On web scraping platforms, open source and early days hackathons
Hi Ondra, I’m really happy to have you here, and thanks for finding time to answer my questions.
First of all, tell us a bit about yourself and what brought you to Apify.
Hi Pierluigi, happy to be here. I’m just a guy from Prague who likes fixing problems and solving challenges. I used to do that as a lawyer, but I learned to program and fell in love with it. After my first year as a professional developer, I was looking for new challenges. I was going to join a different company, but I got rejected at the last minute. So I opened a local job portal and found Apify as the first result. I saw that they did web scraping, which I found extremely fascinating thanks to my legal background, and I applied.
Frankly, I was lucky to get hired. I had very little experience as a developer back then, but the founders gave me a chance, and they’ve kept giving me chances ever since. Now, after four years, I’m the chief operating officer. But I prefer to call myself the chief debugging officer. I help fix problems in the company.
For the few who don’t know Apify, what does the company do, and what’s the value that it brings to your customers?

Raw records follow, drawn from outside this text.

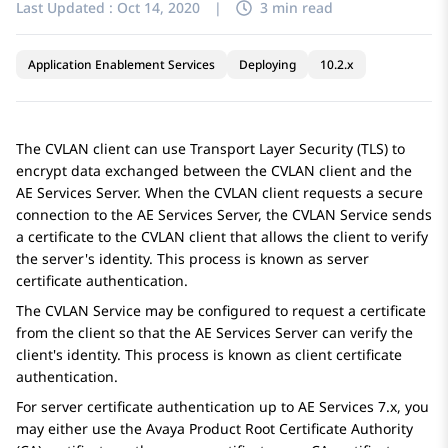
Last Updated :
Oct 14, 2020
|
3 min read
Application Enablement Services
Deploying
10.2.x
The CVLAN client can use Transport Layer Security (TLS) to
encrypt data exchanged between the CVLAN client and the
AE Services
Server. When the CVLAN client requests a secure
connection to the
AE Services
Server, the CVLAN Service sends
a certificate to the CVLAN client that allows the client to verify
the server's identity. This process is known as server
certificate authentication.
The CVLAN Service may be configured to request a certificate
from the client so that the
AE Services
Server can verify the
client's identity. This process is known as client certificate
authentication.
For server certificate authentication up to
AE Services
7.x, you
may either use the Avaya Product Root Certificate Authority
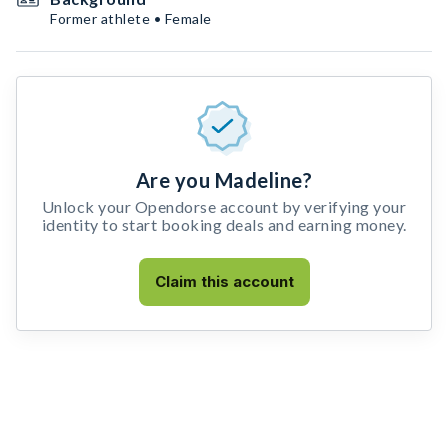
Former athlete • Female
Are you Madeline?
Unlock your Opendorse account by verifying your
identity to start booking deals and earning money.
Claim this account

Apify is a cloud platform that makes it surprisingly easy to develop, deploy and run web scrapers and browser automation workflows. We want to simplify the whole web scraping lifecycle to the point where developers don’t even have to think about infrastructure, blocking, or monitoring. Everything should just work. We have a long way ahead of us before we make it perfect, but we already have over a thousand customers that trust our platform instead of AWS or other cloud providers for building and running their scrapers. It’s simply much faster to build and maintain a scraper on Apify than elsewhere.

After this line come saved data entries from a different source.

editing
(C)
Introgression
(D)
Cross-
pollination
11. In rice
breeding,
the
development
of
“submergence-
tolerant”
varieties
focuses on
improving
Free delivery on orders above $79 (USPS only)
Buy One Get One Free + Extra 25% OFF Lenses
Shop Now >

To explain it in more detail, Apify is all about having everything you need for scraping at your fingertips. We have our open-source scraping library called Crawlee that can scrape using both HTTP and headless browsers and it automatically generates and rotates real-world fingerprints. But you don’t have to build only with Crawlee. Apify is an open platform, so you can run Scrapy as well. Or Puppeteer. Whatever you want. Then with two lines of code and one terminal command, you can deploy your scraper to the cloud and immediately run it.
The scraper will get access to our data center and residential proxies, its storage for results, and even a distributed queue for URLs to crawl. All of that automatically. No need to set up or provision anything. In the console, you can inspect the runs of your scrapers, see stats in dashboards and manage everything. Yes, you could build all of this yourself on AWS or piece it together from multiple providers, but with Apify, you don’t need to.
I’ve seen on your website that there’s a sort of Marketplace for Scrapers. Developers can create scrapers, and their clients can buy the subscription and run them on your systems, eventually adding proxies. This is truly great. Can you share some numbers on how this marketplace is going?
Yes, it’s called Apify Store, and it’s open to everyone. Any developer or company can build a scraper on Apify, publish it in the store and charge money for it. We currently support monthly subscriptions, but early next year, we want to let developers charge for the number of successful results, as well. We even use Apify Store ourselves to publish our scrapers and offer them to customers. Currently, we have over a thousand Actors in the store. That’s how we call your apps after you deploy them to Apify. The store alone generates about 15% of our revenue. It’s our fastest-growing segment these days.
Liked the article? Subscribe for free to The Web Scraping Club to receive twice a week a new one in your inbox.
It seems web scraping is getting harder, with more anti-bot software and techniques. What’s the biggest threat you see shortly?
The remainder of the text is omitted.